The SHO comes only equipped with a five-speed manual transmission, a factor that may limit sales somewhat. In this day and age, not many drivers like to shift for themselves. Nevertheless, for those who enjoy the challenge and meaningful relationship of a manual transmission, this one is a dandy. Treat it right(p oper clutching and shifting) and it will operate smoothly and positively while ripping up the competition.

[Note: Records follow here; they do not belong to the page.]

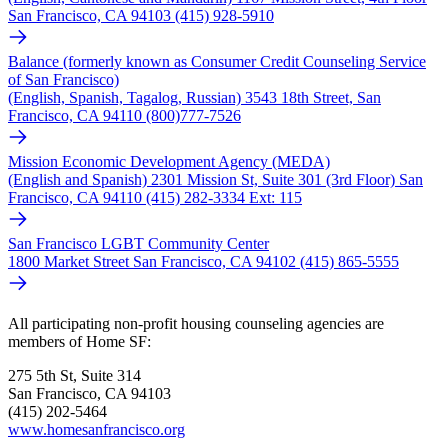
San Francisco, CA 94103 (415) 928-5910
Balance (formerly known as Consumer Credit Counseling Service
of San Francisco)
(English, Spanish, Tagalog, Russian) 3543 18th Street, San
Francisco, CA 94110 (800)777-7526
Mission Economic Development Agency (MEDA)
(English and Spanish) 2301 Mission St, Suite 301 (3rd Floor) San
Francisco, CA 94110 (415) 282-3334 Ext: 115
San Francisco LGBT Community Center
1800 Market Street San Francisco, CA 94102 (415) 865-5555
All participating non-profit housing counseling agencies are
members of Home SF:
275 5th St, Suite 314
San Francisco, CA 94103
(415) 202-5464
www.homesanfrancisco.org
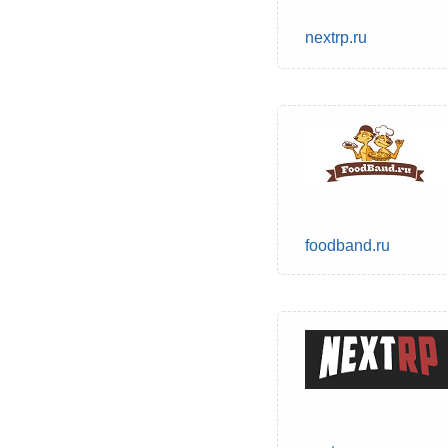
nextrp.ru
foodband.ru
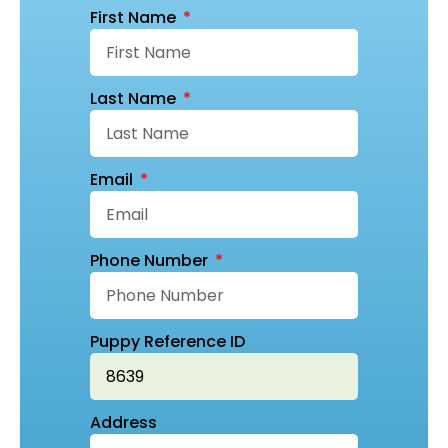
First Name
Last Name
Email
Phone Number
Puppy Reference ID
Address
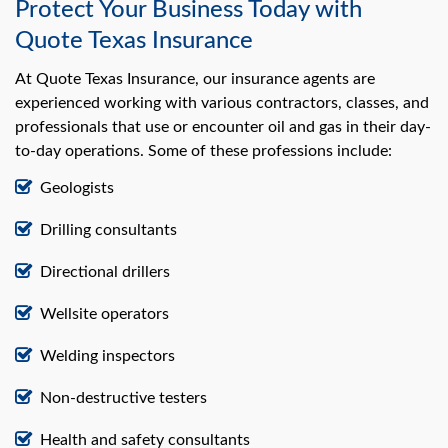
Protect Your Business Today with
Quote Texas Insurance
At Quote Texas Insurance, our insurance agents are
experienced working with various contractors, classes, and
professionals that use or encounter oil and gas in their day-
to-day operations. Some of these professions include:
Geologists
Drilling consultants
Directional drillers
Wellsite operators
Welding inspectors
Non-destructive testers
Health and safety consultants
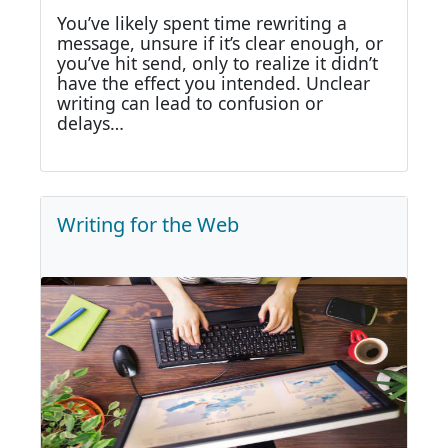
You’ve likely spent time rewriting a
message, unsure if it’s clear enough, or
you’ve hit send, only to realize it didn’t
have the effect you intended. Unclear
writing can lead to confusion or
delays…
Writing for the Web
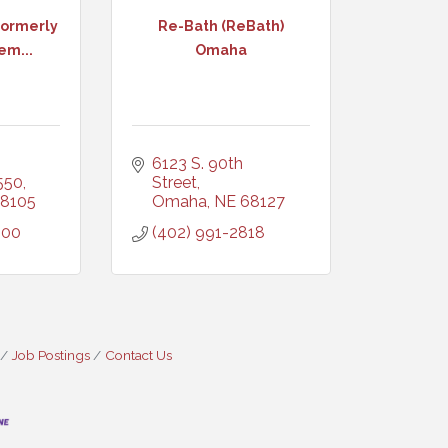
ormerly
Re-Bath (ReBath)
em...
Omaha
6123 S. 90th 
 550
Street
8105
Omaha
NE
68127
600
(402) 991-2818
Job Postings
Contact Us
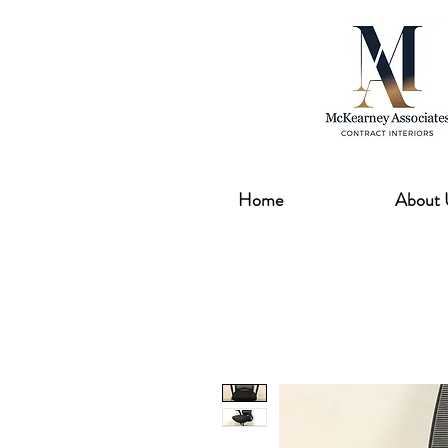
Home
About 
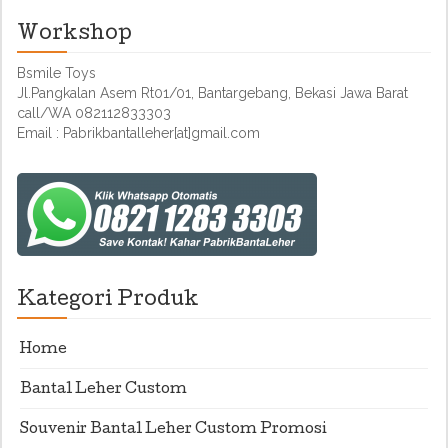
Workshop
Bsmile Toys
Jl.Pangkalan Asem Rt01/01, Bantargebang, Bekasi Jawa Barat
call/WA 082112833303
Email : Pabrikbantalleher[at]gmail.com
Kategori Produk
Home
Bantal Leher Custom
Souvenir Bantal Leher Custom Promosi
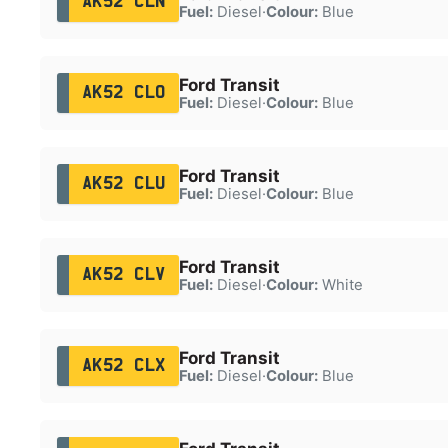
AK52 CLN
Fuel:
Diesel
·
Colour:
Blue
Ford Transit
AK52 CLO
Fuel:
Diesel
·
Colour:
Blue
Ford Transit
AK52 CLU
Fuel:
Diesel
·
Colour:
Blue
Ford Transit
AK52 CLV
Fuel:
Diesel
·
Colour:
White
Ford Transit
AK52 CLX
Fuel:
Diesel
·
Colour:
Blue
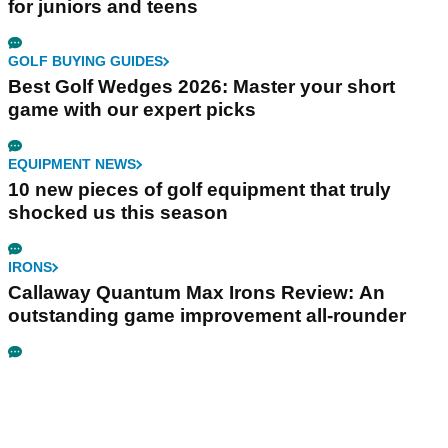
for juniors and teens
GOLF BUYING GUIDES
Best Golf Wedges 2026: Master your short
game with our expert picks
EQUIPMENT NEWS
10 new pieces of golf equipment that truly
shocked us this season
IRONS
Callaway Quantum Max Irons Review: An
outstanding game improvement all-rounder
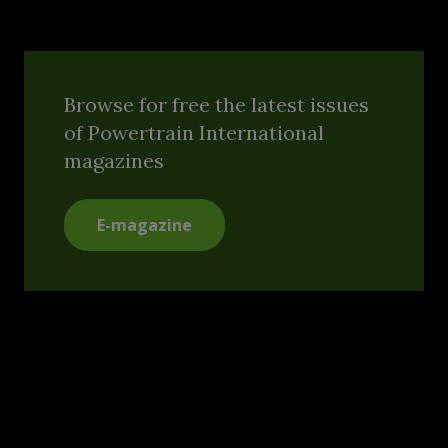
Browse for free the latest issues
of Powertrain International
magazines
E-magazine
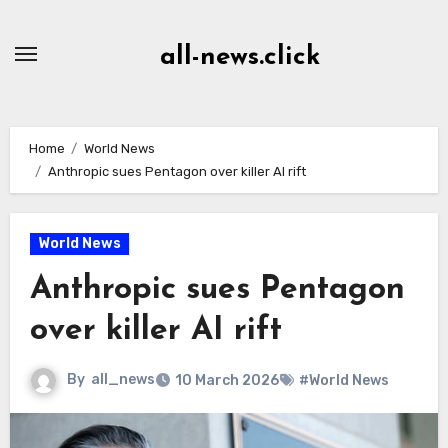
Skip
to
all-news.click
Content
Home
World News
Anthropic sues Pentagon over killer AI rift
World News
Anthropic sues Pentagon
over killer AI rift
By
all_news
10 March 2026
#World News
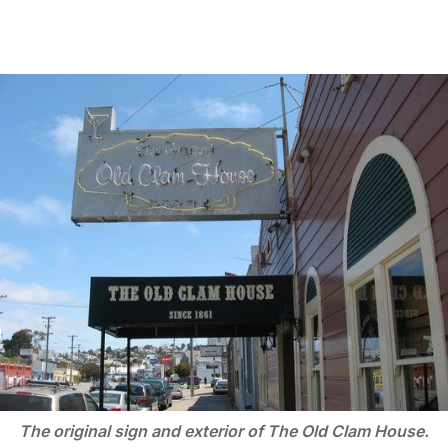
The original sign and exterior of The Old Clam House.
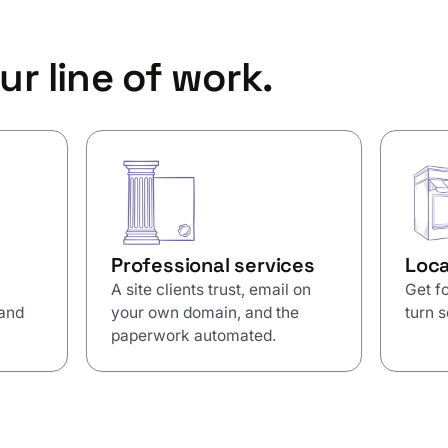
ur line of work.
Professional services
Loca
A site clients trust, email on
Get fo
 and
your own domain, and the
turn s
paperwork automated.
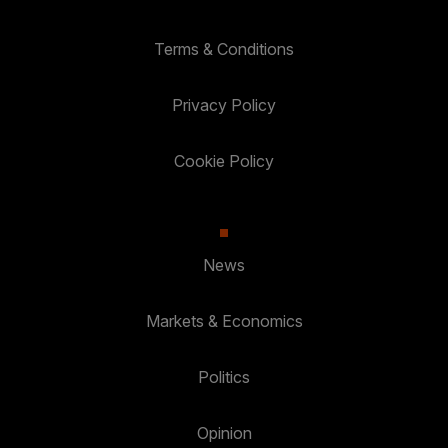
Terms & Conditions
Privacy Policy
Cookie Policy
News
Markets & Economics
Politics
Opinion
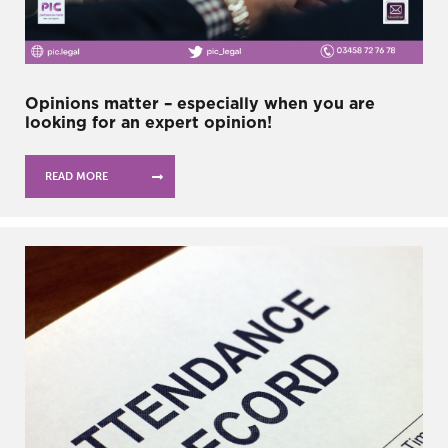
Opinions matter – especially when you are
looking for an expert opinion!
READ MORE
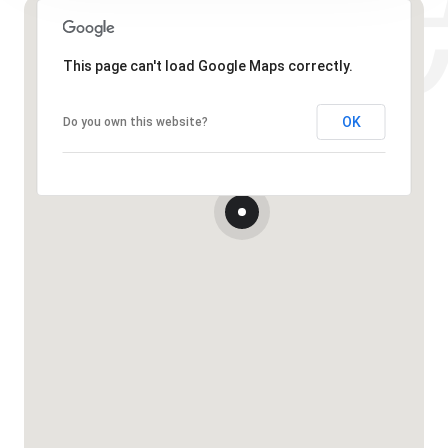
This page can't load Google Maps correctly.
OK
Do you own this website?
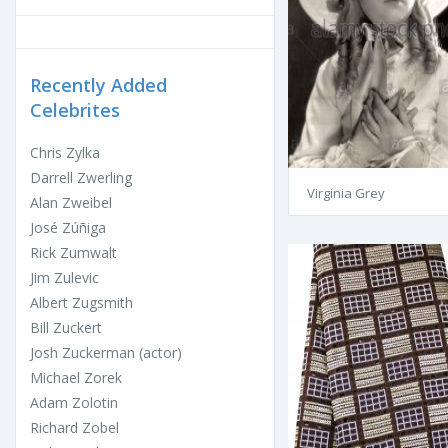
Recently Added
Celebrites
Chris Zylka
Darrell Zwerling
Virginia Grey
Alan Zweibel
José Zúñiga
Rick Zumwalt
Jim Zulevic
Albert Zugsmith
Bill Zuckert
Josh Zuckerman (actor)
Michael Zorek
Adam Zolotin
Richard Zobel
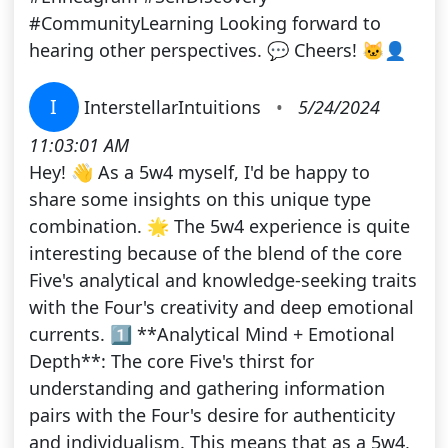
#CommunityLearning Looking forward to
hearing other perspectives. 💬 Cheers! 🐱‍👤
I
InterstellarIntuitions
•
5/24/2024
11:03:01 AM
Hey! 👋 As a 5w4 myself, I'd be happy to
share some insights on this unique type
combination. 🌟 The 5w4 experience is quite
interesting because of the blend of the core
Five's analytical and knowledge-seeking traits
with the Four's creativity and deep emotional
currents. 1️⃣ **Analytical Mind + Emotional
Depth**: The core Five's thirst for
understanding and gathering information
pairs with the Four's desire for authenticity
and individualism. This means that as a 5w4,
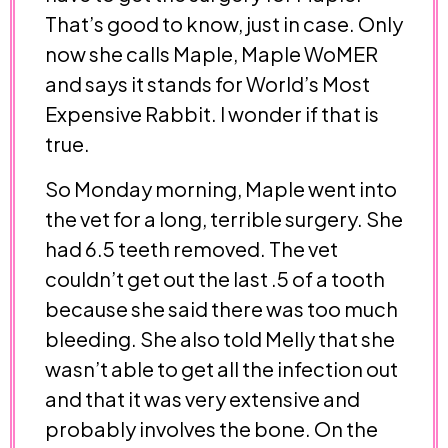
That’s good to know, just in case. Only
now she calls Maple, Maple WoMER
and says it stands for World’s Most
Expensive Rabbit. I wonder if that is
true.
So Monday morning, Maple went into
the vet for a long, terrible surgery. She
had 6.5 teeth removed. The vet
couldn’t get out the last .5 of a tooth
because she said there was too much
bleeding. She also told Melly that she
wasn’t able to get all the infection out
and that it was very extensive and
probably involves the bone. On the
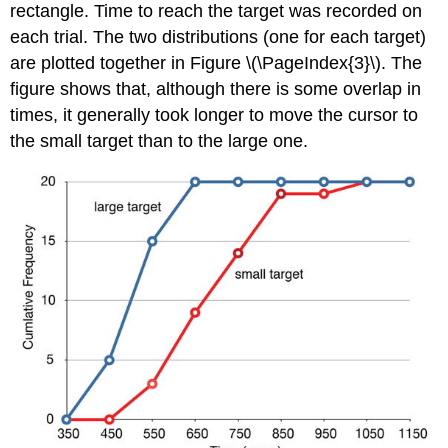
rectangle. Time to reach the target was recorded on
each trial. The two distributions (one for each target)
are plotted together in Figure \(\PageIndex{3}\). The
figure shows that, although there is some overlap in
times, it generally took longer to move the cursor to
the small target than to the large one.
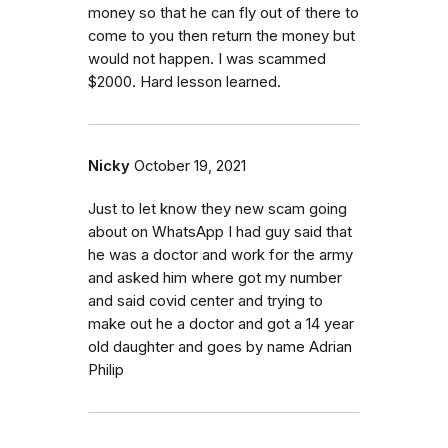
money so that he can fly out of there to
come to you then return the money but
would not happen. I was scammed
$2000. Hard lesson learned.
Nicky
October 19, 2021
Just to let know they new scam going
about on WhatsApp I had guy said that
he was a doctor and work for the army
and asked him where got my number
and said covid center and trying to
make out he a doctor and got a 14 year
old daughter and goes by name Adrian
Philip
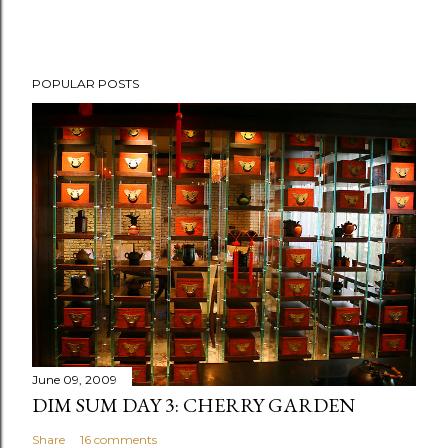
P
POPULAR POSTS
o
s
t
a
C
o
m
m
e
n
t
June 09, 2009
DIM SUM DAY 3: CHERRY GARDEN
Share
16 comments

Now, keeping 220 horsepower under control in a rear-drive car takes a bit of finesse. In a front-wheel drive car there could be problems with that old bugaboo ''torque steer.'' Ford, fortunately, managed to control this by making numerous adjustments in the SHO driveline, including the addition of an intermediate bearing support, as well as equal-length half-shafts. There's still some torque steer left but hold onto the wheel and it will track straight even under pedal-to-the-metal acceleration.

The chassis was also reworked on the SHO to keep the power under control and provide sport sedan handling. This included four-wheel disk brakes, a handling suspension system with increased diameter stabilizer bars, re-valved struts and increased-rate bushings, and 15-inch VR-rated performance tires on cast aluminum wheels. The test car conquered cloverleafs, curves, corners and country roads without considerable concentration.

At a quick glance, and maybe even a couple of long ones, the SHO looks similar to a regular Taurus - meaning it is aerodynamic and still somewhat futuristic-looking. But it has its own special look because of its unique front valance panel with integral fog lamps, and lower side cladding and wheel spats.

The interior also goes along with this performance theme with articulating front seats, a full-length console and a leather-wrapped steering wheel. It also has a unique performance instrument cluster featuring revised graphics, an 8,000 rpm tachometer and a 140-mph speedometer. The test car had the optional leather seat trim, which further frosted the funnel cake.

As far as the car itself, it has a wheelbase of 106 inches, length of 188.4 inches, width of 70.8 inches, height of 54.3 inches and curb weight of 2,901 pounds. It has six-passenger capability with a bench front seat, though the SHO is designed as a five-passenger car. With 100 cubic feet of interior room, all five passengers have plenty of room, and there is also room for their luggage in the 17-cubic-foot trunk.

The SHO comes as a fully equipped car and, in addition to its unique running gear and chassis, has such standard features as air conditioning, speed control, power door locks, light group, rear-window defroster, diagnostic alert lights, power side windows, electronic AM/FM stereo search radio with four speakers and tilt-steering column.

Base price for the car is $19,739 - as mentioned, not a bad price for what it offers. Options included the Preferred Equipment Package 211 (high level audio system, front and rear floor mats, illuminated entry system, autolamp system), $533; leather seat trim, $415; keyless entry system, $121; dual six- way power seat upgrade, $251; electronic climate control upgrade, $181, and power antenna, $76. Add a $450 destination charge a nd the full price came to $21,768.

The Taurus SHO is protected by a 6-year/60,000-mile warranty on major power train components and a 6-year/100,000-mile corrosion perforation warranty.